Already, Garcia also has a few funny anecdotes to share from her time as a volunteer, including the one time she sat in a theater during a movie and didn’t see her seatmates in the dark. “When the lights came on at the end, I looked and one side of me was Joel Edgerton, and on the other side of me was Lucas Hedges,” she said. “I was like, ‘Oh, I just watched their film in between them.’ They were probably like, ‘Who is this person like sitting in between us?’”
Unlike Sanchez, Garcia is not in the film industry. She’s just a film buff excited to spend a weekend in the mountains.
“Just being a Coloradan, I don't think we feel like we need excuses or permission to go anywhere, but Telluride’s far away and expensive,” she said. “So, it is really nice to know that there's like a set time that I will go and I will get my Telluride fix.”

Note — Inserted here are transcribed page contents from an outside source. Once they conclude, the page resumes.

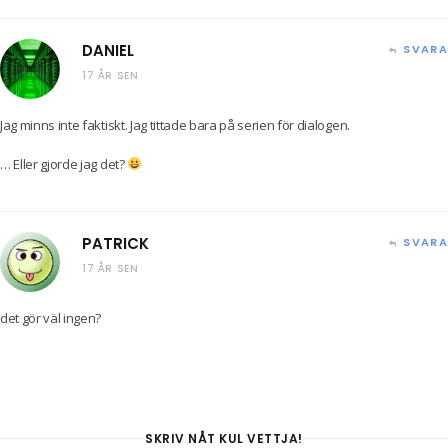
DANIEL
SVARA
17 ÅR SEN
Jag minns inte faktiskt. Jag tittade bara på serien för dialogen.
… Eller gjorde jag det?
PATRICK
SVARA
17 ÅR SEN
det gör väl ingen?
SKRIV NÅT KUL VETTJA!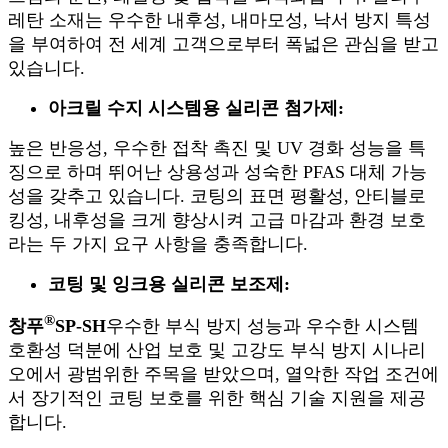
레탄 소재는 우수한 내후성, 내마모성, 낙서 방지 특성
을 부여하여 전 세계 고객으로부터 폭넓은 관심을 받고
있습니다.
아크릴 수지 시스템용 실리콘 첨가제:
높은 반응성, 우수한 접착 촉진 및 UV 경화 성능을 특
징으로 하며 뛰어난 상용성과 성숙한 PFAS 대체 가능
성을 갖추고 있습니다. 코팅의 표면 평활성, 안티블로
킹성, 내후성을 크게 향상시켜 고급 마감과 환경 보호
라는 두 가지 요구 사항을 충족합니다.
코팅 및 잉크용 실리콘 보조제:
®
창푸
SP-SH
우수한 부식 방지 성능과 우수한 시스템
호환성 덕분에 산업 보호 및 고강도 부식 방지 시나리
오에서 광범위한 주목을 받았으며, 열악한 작업 조건에
서 장기적인 코팅 보호를 위한 핵심 기술 지원을 제공
합니다.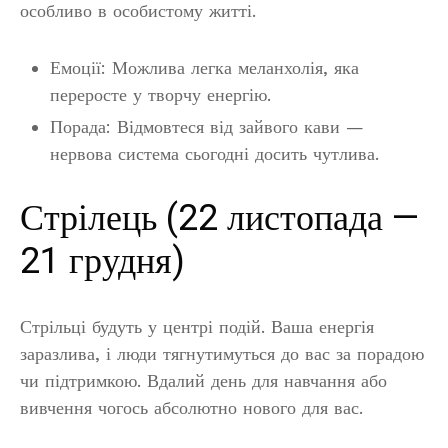
особливо в особистому житті.
Емоції: Можлива легка меланхолія, яка
переросте у творчу енергію.
Порада: Відмовтеся від зайвого кави —
нервова система сьогодні досить чутлива.
Стрілець (22 листопада —
21 грудня)
Стрільці будуть у центрі подій. Ваша енергія
заразлива, і люди тягнутимуться до вас за порадою
чи підтримкою. Вдалий день для навчання або
вивчення чогось абсолютно нового для вас.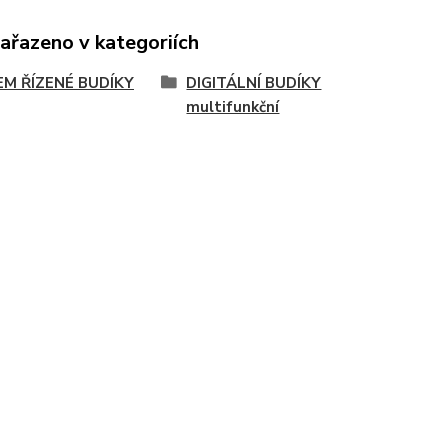
zařazeno v kategoriích
EM ŘÍZENÉ BUDÍKY
DIGITÁLNÍ BUDÍKY
multifunkční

Away from the theaters where many volunteers are stationed, Justin Kalvin will be hard at work trekking supplies to and from parties thrown by studios and distributors. “It's literally just schlepping boxes and supplies to the various events that they have surrounding the festival,” he said. So, I'm going there before a party for some of the producers and distributors and stuff like that. We'll go set up the party space, and then wait until it's over and then clean it up and carry it back.”
In his downtime, Kalvin and his fellow behind-the-scenes workers will be able to catch some of the movies. “I love that part of Colorado and the drive out there,” he said. “I liked being out there and then being a big fan of movies. Whatever job I could do at that festival, I was interested in doing.”
Many of the regular festival goers like Sanchez are just excited to rebuild their version of Brigadoon after last year’s unprecedented cancellation because of the COVID-19 pandemic.
“I know this year, 2021, isn't perfect,” she said. “It isn't what I thought it would be … but at the same time, it's like, I don't care. Whatever the experience is, it'll be one for the books.”